Recommendation: make the "Last updated" timestamp on these pages way more prominent, e.g. by moving them to the top below the page title. (Like what most news websites nowadays do for SEO, or like where timestamps are located on LW posts.) Otherwise absolutely no-one will know that you do this, or that these resources are not outdated but are actually up-to-date.

The current timestamp location is so unusual that I only noticed it by accident, and was in fact about to write a comment suggesting you add a timestamp at all.

Comment by MondSemmel on OpenAI #10: Reflections · 2025-01-08T11:58:06.424Z · LW · GW

The frustrating thing is that in some ways this is exactly right (humanity is okay at resolving problems iff we get frequent feedback) and in other ways exactly wrong (one major argument for AI doom is that you can't learn from the feedback of having destroyed the world).

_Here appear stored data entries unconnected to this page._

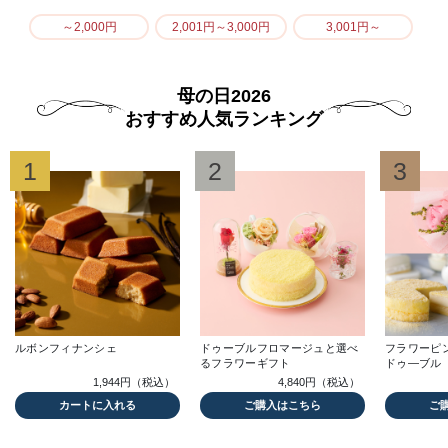
～2,000円
2,001円～3,000円
3,001円～
母の日2026
おすすめ人気ランキング
1
2
3
ルボンフィナンシェ
ドゥーブルフロマージュと選べ
フラワーピ
るフラワーギフト
ドゥ―ブル
1,944円（税込）
4,840円（税込）
カートに入れる
ご購入はこちら
ご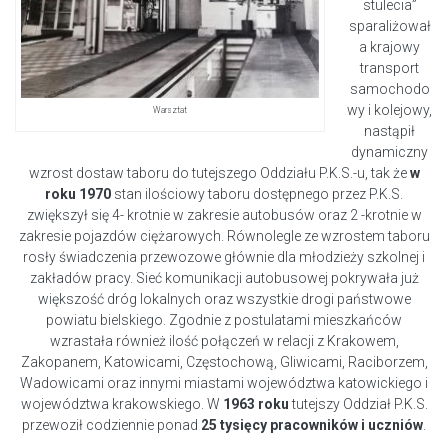
stulecia”
sparaliżował
a
krajowy
transport
samochodo
wy i kolejowy,
Warsztat
nastąpił
dynamiczny
wzrost dostaw taboru do tutejszego Oddziału P.K.S.-u, tak że
w
roku 1970
stan ilościowy taboru dostępnego przez P.K.S.
zwiększył się 4- krotnie w zakresie autobusów oraz 2 -krotnie w
zakresie pojazdów ciężarowych. Równolegle ze wzrostem taboru
rosły świadczenia przewozowe głównie dla młodzieży szkolnej i
zakładów pracy. Sieć komunikacji autobusowej pokrywała już
większość dróg lokalnych oraz wszystkie drogi państwowe
powiatu bielskiego. Zgodnie z postulatami mieszkańców
wzrastała również ilość połączeń w relacji z Krakowem,
Zakopanem, Katowicami, Częstochową, Gliwicami, Raciborzem,
Wadowicami oraz innymi miastami województwa katowickiego i
województwa krakowskiego. W
1963 roku
tutejszy Oddział P.K.S.
przewoził codziennie ponad
25 tysięcy pracowników i uczniów
.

Comment by MondSemmel on OpenAI #10: Reflections · 2025-01-08T11:53:36.250Z · LW · GW

The implication is that you absolutely can't take Altman at his bare word, especially when it comes to any statement he makes that, if true, would result in OpenAI getting more resources. Thus you need to a) apply some interpretative filter to everything Altman says, and b) listen to other people instead who don't have a public track record of manipulation like Altman.